It is a pleasant afternoon, family or friends enjoying conversation when at one point, no one can recall the name of a 90’s R&B singer or the star of an action pic from a few years ago.
There is joshing about the fact that no one remembers the name. And I jokingly say, “Please…, sometimes I can’t remember what it was that I forgot yesterday.”
One of the younger people says, “What?” Or sports a blank look, baffled about what I said. However, someone fifty years or older thinks about it for a moment; then breaks into a smile before beginning to laugh. After all, my comment makes perfect sense to them. The quirks of the older brain and what I call the precious archive is very familiar.

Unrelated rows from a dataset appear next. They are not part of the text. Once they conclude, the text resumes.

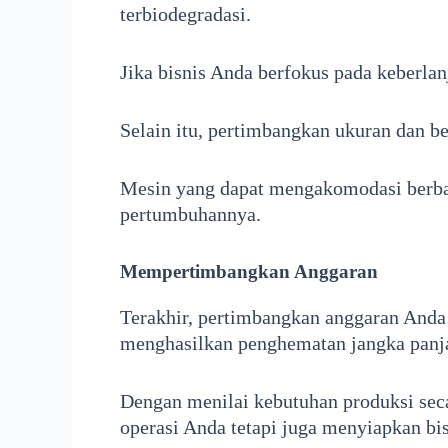
terbiodegradasi.
Jika bisnis Anda berfokus pada keberla
Selain itu, pertimbangkan ukuran dan b
Mesin yang dapat mengakomodasi berbag
pertumbuhannya.
Mempertimbangkan Anggaran
Terakhir, pertimbangkan anggaran Anda d
menghasilkan penghematan jangka panj
Dengan menilai kebutuhan produksi sec
operasi Anda tetapi juga menyiapkan bis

I visualize the archive, a space full to bursting with data and images, and who knows what else. I’ll leave the physiology of it all to be described by psychiatrists and researchers. I am just thankful that so far if I need to recall a particle, block, or snippet of information, as in this example, a celebrity’s name, my brain has tucked it away for safekeeping. After all, why keep seldom accessed information in space better applied elsewhere. That is how I choose to regard the brain at this stage of my life. A comparison, I believe, is the many archives housed in impressive buildings throughout the world. A visit seeking data would require you to wait as a search begins, and upon finding, perhaps a bit of dusting.
So I am patient as the cells spin or whatever they do, confident that what is out of reach at this moment will soon be found. It just might pop up before my thirty-year-old friend has a chance to shout out the answer.